** WORK TO COMPLETE **
Set down, exactly as written, the lines from the top of the data to the line that holds "De Greep van de graafwerktuigemm", and omit the pictures.

** EXTRACTED DATA **
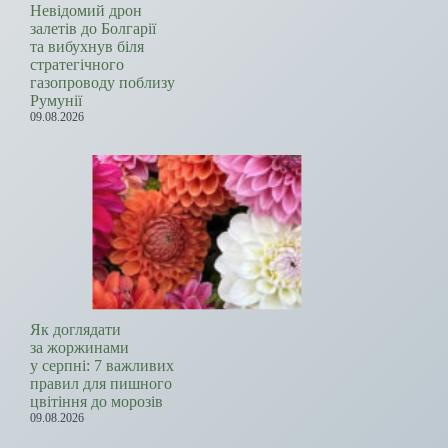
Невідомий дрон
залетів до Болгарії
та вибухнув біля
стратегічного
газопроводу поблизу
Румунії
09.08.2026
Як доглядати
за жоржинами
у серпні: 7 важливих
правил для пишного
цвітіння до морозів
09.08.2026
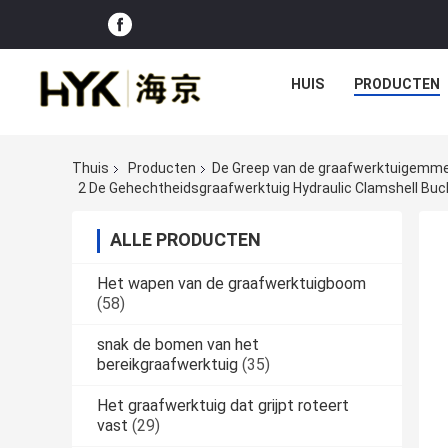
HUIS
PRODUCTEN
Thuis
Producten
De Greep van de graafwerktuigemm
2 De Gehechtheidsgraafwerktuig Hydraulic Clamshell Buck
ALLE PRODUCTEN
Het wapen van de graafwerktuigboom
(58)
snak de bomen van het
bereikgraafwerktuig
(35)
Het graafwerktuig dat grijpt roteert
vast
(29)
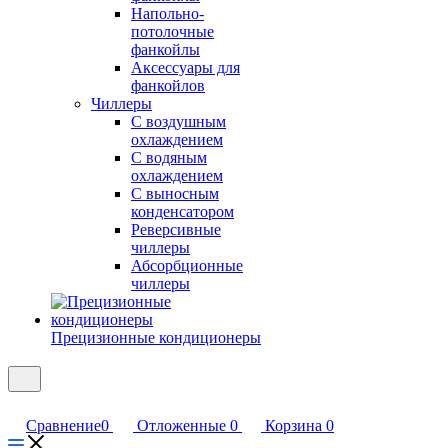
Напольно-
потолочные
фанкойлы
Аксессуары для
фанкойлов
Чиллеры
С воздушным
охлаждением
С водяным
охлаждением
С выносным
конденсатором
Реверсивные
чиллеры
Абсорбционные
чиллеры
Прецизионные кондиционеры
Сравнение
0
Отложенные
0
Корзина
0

** OUTPUT OF THE TASK **
Невідомий дрон
залетів до Болгарії
та вибухнув біля
стратегічного
газопроводу поблизу
Румунії
09.08.2026
Як доглядати
за жоржинами
у серпні: 7 важливих
правил для пишного
цвітіння до морозів
09.08.2026
HUIS
PRODUCTEN
Thuis
Producten
De Greep van de graafwerktuigemm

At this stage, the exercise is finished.